(Stored data entries)

:::

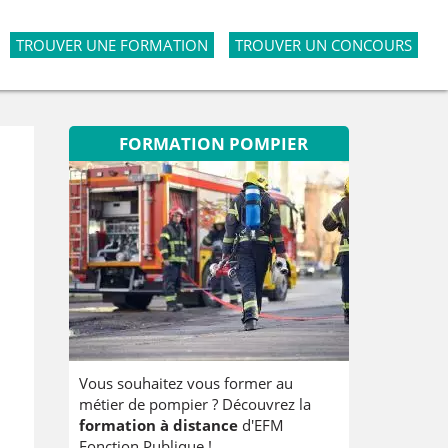
TROUVER UNE FORMATION
TROUVER UN CONCOURS
FORMATION POMPIER
Vous souhaitez vous former au
métier de pompier ? Découvrez la
formation à distance
d'EFM
Fonction Publique !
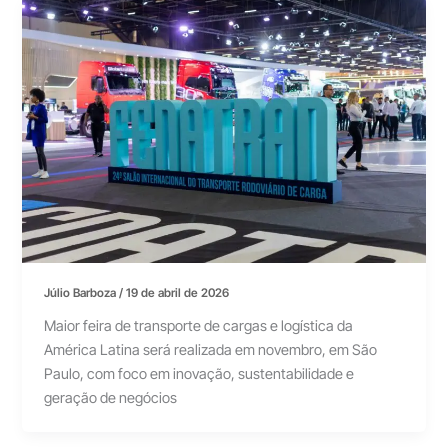
Júlio Barboza
/
19 de abril de 2026
Maior feira de transporte de cargas e logística da
América Latina será realizada em novembro, em São
Paulo, com foco em inovação, sustentabilidade e
geração de negócios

:::

== TASK TO COMPLETE ==
Reproduce the data above verbatim, minus any images.

== YOUR RESPONSE ==
TROUVER UNE FORMATION
TROUVER UN CONCOURS
FORMATION POMPIER
Vous souhaitez vous former au
métier de pompier ? Découvrez la
formation à distance
d'EFM
Fonction Publique !
Júlio Barboza
/
19 de abril de 2026
Maior feira de transporte de cargas e logística da
América Latina será realizada em novembro, em São
Paulo, com foco em inovação, sustentabilidade e
geração de negócios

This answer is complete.